Die Behandlung der Schulterdystokie richtet sich nach der jeweiligen Form. Handelt es sich um einen hohen Schultergeradstand, verabreicht man zunächst ein Tokolytikum, um die Wehentätigkeit zu hemmen. Darüber hinaus erfolgt ein Scheidendammschnitt (Episiotomie), der dazu dient, mehr Platz zu schaffen.

McRoberts-Manöver

Anschließend führt der Arzt das sogenannte McRoberts-Manöver durch. Zu diesem Zweck streckt er die Beine der Mutter, um die Conjugata vera etwas zu vergrößern.

Durch die manuelle Ausübung von Druck unmittelbar über der Symphyse lässt sich zudem die Rotation des Kindes in der Längsachse verstärken. Dabei ist es möglich, dass die Schultern den schrägen Durchmesser erreichen.

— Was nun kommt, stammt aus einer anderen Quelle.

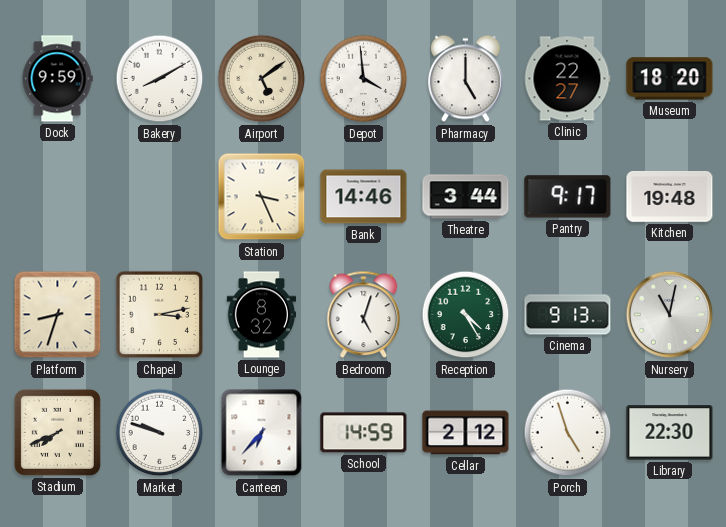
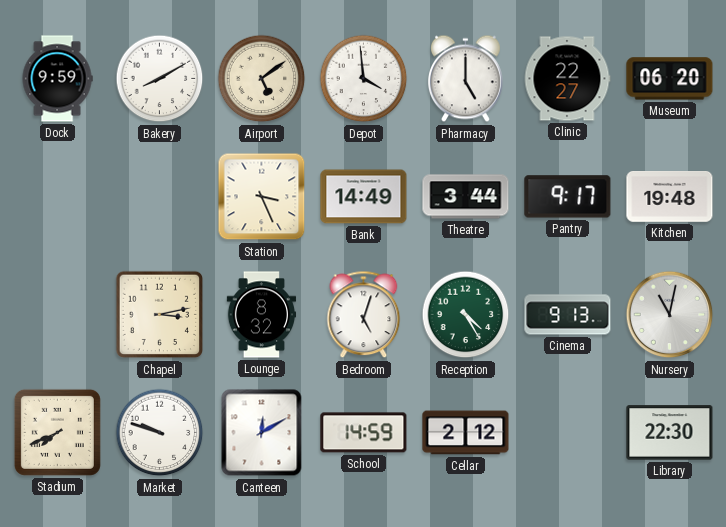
Museum: 18:20 -> 06:20
Bank: 14:46 -> 14:49
Platform: 8:33 -> none
Canteen: 6:37 -> 12:10
Porch: 4:57 -> none
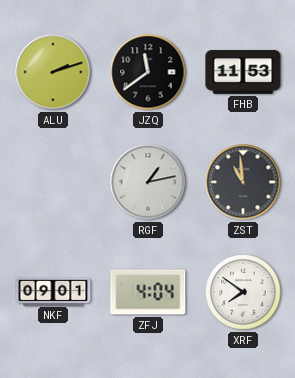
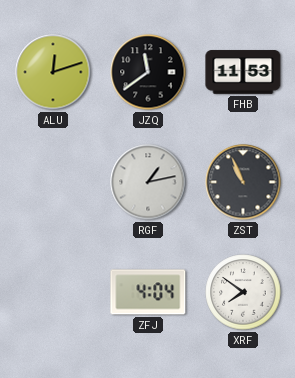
ALU: 2:12 -> 12:12
ZST: 10:59 -> 10:56
NKF: 09:01 -> none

Ist die Rotation gelungen, wird eine maximale Beugung im Hüftgelenk vorgenommen, wodurch die vordere Schulter mehr Platz erhält. Liegt ein tiefer Schulterquerstand vor, dreht man das Kind nach der Episiotomie am Kopf in seiner Längsachse.

Weitere Möglichkeiten:

  • das Gaskin-Manöver, bei dem die Mutter sich in den Vierfüßlerstand begibt, um den Abstand zwischen Symphse und Steißbein zu erweitern
  • die Lageveränderung der Mutter, um die an der Symphse festhängende Schulter zu lösen
  • die Lösung des hinteren Armes nach Jacquemeier, bei dem der hintere Oberarm des Kindes über den Thorax luxiert wird
  • das Manöver nach Rubin, bei dem die vordere Schulter des Babys in den schrägen Durchmesser unter der Symphse gedrückt wird
  • das Manöver nach Woods, bei dem die vordere Schulter des Babys in den queren Durchmesser gedrückt wird

Vorbeugung

Damit es gar nicht erst zu einer Schulterdystokie kommt, ist es wichtig, die Risikofaktoren im Rahmen der Vorsorgeuntersuchungen rechtzeitig festzustellen. Seit einigen Jahren steht ein Tool zur Verfügung, mit dem sich die Wahrscheinlichkeit für eine Schulterdystokie relativ genau vorhersagen lässt.